● What you should do
Print exactly the lines from the one that contains "Show settings for cookies" through the final line of the entries below, both included, and nothing else; omit the pictures.

● Materials provided
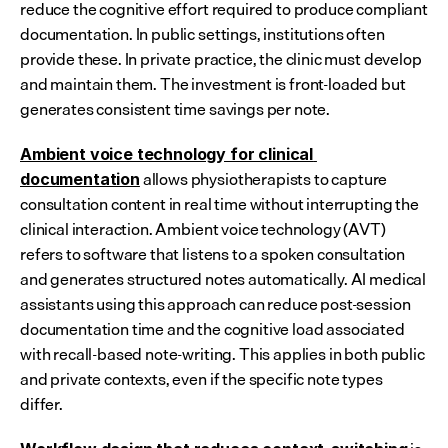
reduce the cognitive effort required to produce compliant 
documentation. In public settings, institutions often 
provide these. In private practice, the clinic must develop 
and maintain them. The investment is front-loaded but 
generates consistent time savings per note.
Ambient voice technology for clinical 
 allows physiotherapists to capture 
documentation
consultation content in real time without interrupting the 
clinical interaction. Ambient voice technology (AVT) 
refers to software that listens to a spoken consultation 
and generates structured notes automatically. AI medical 
assistants using this approach can reduce post-session 
documentation time and the cognitive load associated 
with recall-based note-writing. This applies in both public 
and private contexts, even if the specific note types 
differ.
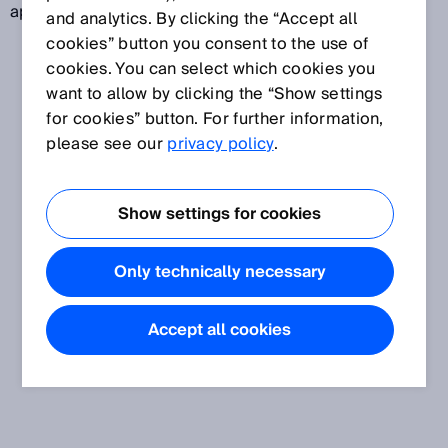
approximates a reference value.
and analytics. By clicking the “Accept all
cookies” button you consent to the use of
cookies. You can select which cookies you
want to allow by clicking the “Show settings
for cookies” button. For further information,
please see our
privacy policy
.
Show settings for cookies
Only technically necessary
Accept all cookies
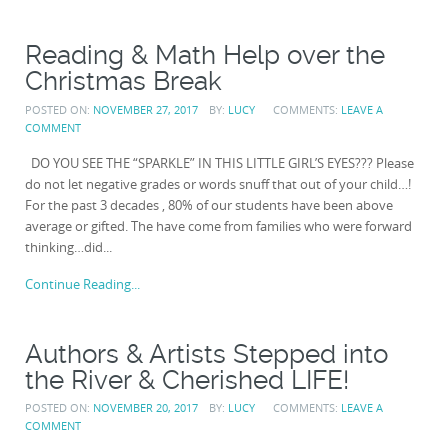
Reading & Math Help over the
Christmas Break
POSTED ON:
NOVEMBER 27, 2017
BY:
LUCY
COMMENTS:
LEAVE A
COMMENT
DO YOU SEE THE “SPARKLE” IN THIS LITTLE GIRL’S EYES??? Please
do not let negative grades or words snuff that out of your child…!
For the past 3 decades , 80% of our students have been above
average or gifted. The have come from families who were forward
thinking…did...
Continue Reading...
Authors & Artists Stepped into
the River & Cherished LIFE!
POSTED ON:
NOVEMBER 20, 2017
BY:
LUCY
COMMENTS:
LEAVE A
COMMENT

● Answer for the task
Show settings for cookies
Only technically necessary
Accept all cookies
Reading & Math Help over the
Christmas Break
POSTED ON:
NOVEMBER 27, 2017
BY:
LUCY
COMMENTS:
LEAVE A
COMMENT
DO YOU SEE THE “SPARKLE” IN THIS LITTLE GIRL’S EYES??? Please
do not let negative grades or words snuff that out of your child…!
For the past 3 decades , 80% of our students have been above
average or gifted. The have come from families who were forward
thinking…did...
Continue Reading...
Authors & Artists Stepped into
the River & Cherished LIFE!
POSTED ON:
NOVEMBER 20, 2017
BY:
LUCY
COMMENTS:
LEAVE A
COMMENT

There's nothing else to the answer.